Always Use Projection
Projection limits the amount of data transferred over the network and memory consumed by the query executor. Never select all fields ({}) if you only need a subset of data.
// Pitfall: Retrieving the entire large user document
db.users.findOne({ email: '[email protected]' });
// Best Practice: Only retrieve necessary fields
db.users.findOne({ email: '[email protected]' }, { username: 1, last_login: 1 });
Avoiding Large $skip Operations (Keyset Pagination)
Using $skip for deep pagination is highly inefficient because MongoDB still has to scan and discard the skipped documents. When dealing with large result sets, use keyset pagination (also known as cursor-based or offset-free pagination).
Instead of skipping a page number, filter based on the last retrieved indexed value (e.g., _id or timestamp).
// Pitfall: Slows down exponentially as page increases
db.logs.find().sort({ timestamp: -1 }).skip(50000).limit(50);
// Best Practice: Efficiently continues from the last _id
const lastId = '...id_from_previous_page...';
db.logs.find({ _id: { $gt: lastId } }).sort({ _id: 1 }).limit(50);
4. Advanced Pitfalls in Operations and Aggregation
Complex operations like writes and data transformations require specialized optimization techniques.
Optimizing Aggregation Pipelines
Aggregation pipelines are powerful but can be resource-intensive. The key performance rule is to reduce the dataset size as early as possible.
Best Practice: Push $match and $limit Upfront
Place the $match stage (which filters documents) and the $limit stage (which restricts the number of documents processed) at the very beginning of the pipeline. This ensures that subsequent, more expensive stages like $group, $sort, or $project operate on the smallest possible dataset.
// Efficient Pipeline Example
[
{ $match: { status: 'COMPLETE', date: { $gte: '2023-01-01' } } }, // Filter early (use index)
{ $group: { _id: '$customer_id', total_spent: { $sum: '$amount' } } },
{ $sort: { total_spent: -1 } }
]
Managing Write Concerns
Write concern dictates the level of acknowledgement MongoDB provides for a write operation.

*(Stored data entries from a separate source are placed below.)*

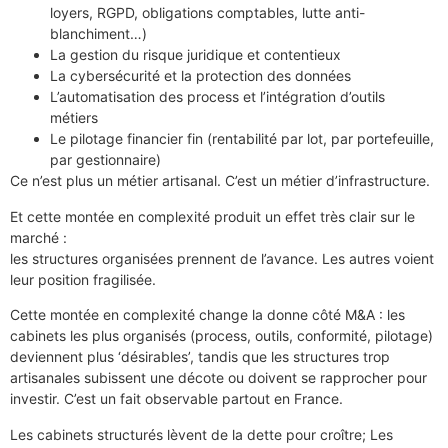
loyers, RGPD, obligations comptables, lutte anti-
blanchiment…)
La gestion du risque juridique et contentieux
La cybersécurité et la protection des données
L’automatisation des process et l’intégration d’outils
métiers
Le pilotage financier fin (rentabilité par lot, par portefeuille,
par gestionnaire)
Ce n’est plus un métier artisanal. C’est un métier d’infrastructure.
Et cette montée en complexité produit un effet très clair sur le
marché :
les structures organisées prennent de l’avance. Les autres voient
leur position fragilisée.
Cette montée en complexité change la donne côté M&A : les
cabinets les plus organisés (process, outils, conformité, pilotage)
deviennent plus ‘désirables’, tandis que les structures trop
artisanales subissent une décote ou doivent se rapprocher pour
investir. C’est un fait observable partout en France.
Les cabinets structurés lèvent de la dette pour croître; Les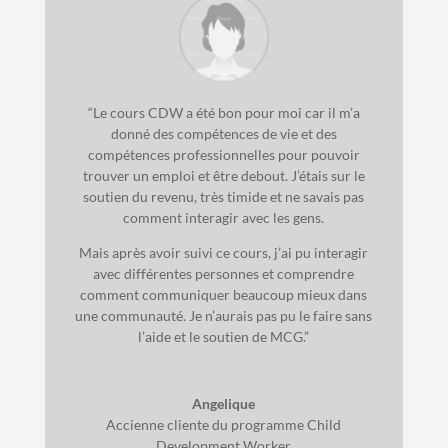
“
Le cours CDW a été bon pour moi car il m’a
donné des compétences de vie et des
compétences professionnelles pour pouvoir
trouver un emploi et être debout. J’étais sur le
soutien du revenu, très timide et ne savais pas
comment interagir avec les gens.
Mais après avoir suivi ce cours, j’ai pu interagir
avec différentes personnes et comprendre
comment communiquer beaucoup mieux dans
une communauté. Je n’aurais pas pu le faire sans
l’aide et le soutien de MCG.”
Angelique
Accienne cliente du programme Child
Development Worker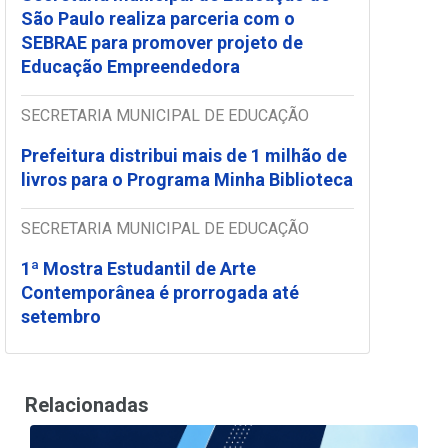
São Paulo realiza parceria com o
SEBRAE para promover projeto de
Educação Empreendedora
SECRETARIA MUNICIPAL DE EDUCAÇÃO
Prefeitura distribui mais de 1 milhão de
livros para o Programa Minha Biblioteca
SECRETARIA MUNICIPAL DE EDUCAÇÃO
1ª Mostra Estudantil de Arte
Contemporânea é prorrogada até
setembro
Relacionadas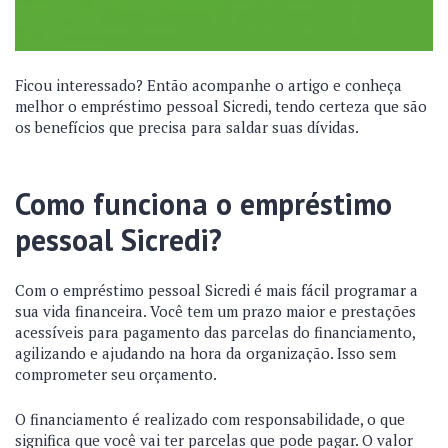
Ficou interessado? Então acompanhe o artigo e conheça
melhor o empréstimo pessoal Sicredi, tendo certeza que são
os benefícios que precisa para saldar suas dívidas.
Como funciona o empréstimo
pessoal Sicredi?
Com o empréstimo pessoal Sicredi é mais fácil programar a
sua vida financeira. Você tem um prazo maior e prestações
acessíveis para pagamento das parcelas do financiamento,
agilizando e ajudando na hora da organização. Isso sem
comprometer seu orçamento.
O financiamento é realizado com responsabilidade, o que
significa que você vai ter parcelas que pode pagar. O valor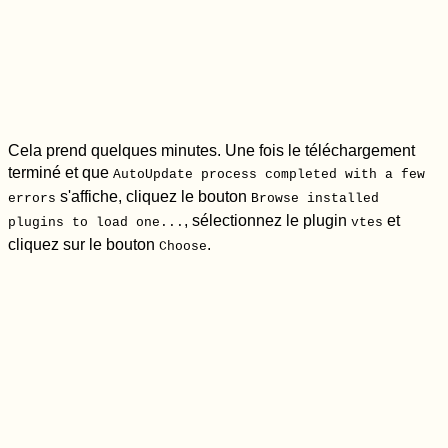
Cela prend quelques minutes. Une fois le téléchargement
terminé et que
AutoUpdate process completed with a few
s'affiche, cliquez le bouton
errors
Browse installed
, sélectionnez le plugin
et
plugins to load one...
vtes
cliquez sur le bouton
.
Choose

Choosing an overly strict write concern when high durability isn't strictly necessary can severely impact write latency.
| Write Concern Setting | Latency | Durability |
|---|---|---|
w: 1 |
Low | Confirmed by primary node only. |
w: 'majority' |
High | Confirmed by the majority of replica set members. Maximum durability. |
Tip: For high-throughput, non-critical operations (like analytics or logging), consider using a lower write concern like w: 1 to prioritize speed. For financial transactions or critical data, always use w: majority.
5. Deployment and Configuration Best Practices
Beyond database schema and queries, configuration details impact overall system health.
Monitor Slow Queries
Regularly check the slow query log or use the $currentOp aggregation pipeline to identify operations taking excessive time. MongoDB Profiler is an essential tool for this task.
Manage Connection Pooling
Ensure your application uses an effective connection pool. Creating and destroying database connections is expensive. A well-sized pool reduces latency and overhead. Set minimum and maximum connection pool sizes appropriate for your application traffic patterns.
Use Time-to-Live (TTL) Indexes
For collections containing transient data (e.g., sessions, log entries, cached data), implement TTL Indexes. This allows MongoDB to automatically expire documents after a defined period, preventing collections from growing uncontrollably and degrading indexing efficiency over time.
// Documents in the session collection will expire 3600 seconds after creation
db.session.createIndex({ created_at: 1 }, { expireAfterSeconds: 3600 })
Keep Checking the Actual Query Plans
Avoiding MongoDB performance pitfalls is mostly about staying honest with the query planner. Keep documents focused, create compound indexes for real query patterns, use projections, avoid deep $skip, and check explain('executionStats') whenever a query becomes important to the application. As traffic changes, revisit the plans instead of assuming yesterday's index is still the right one.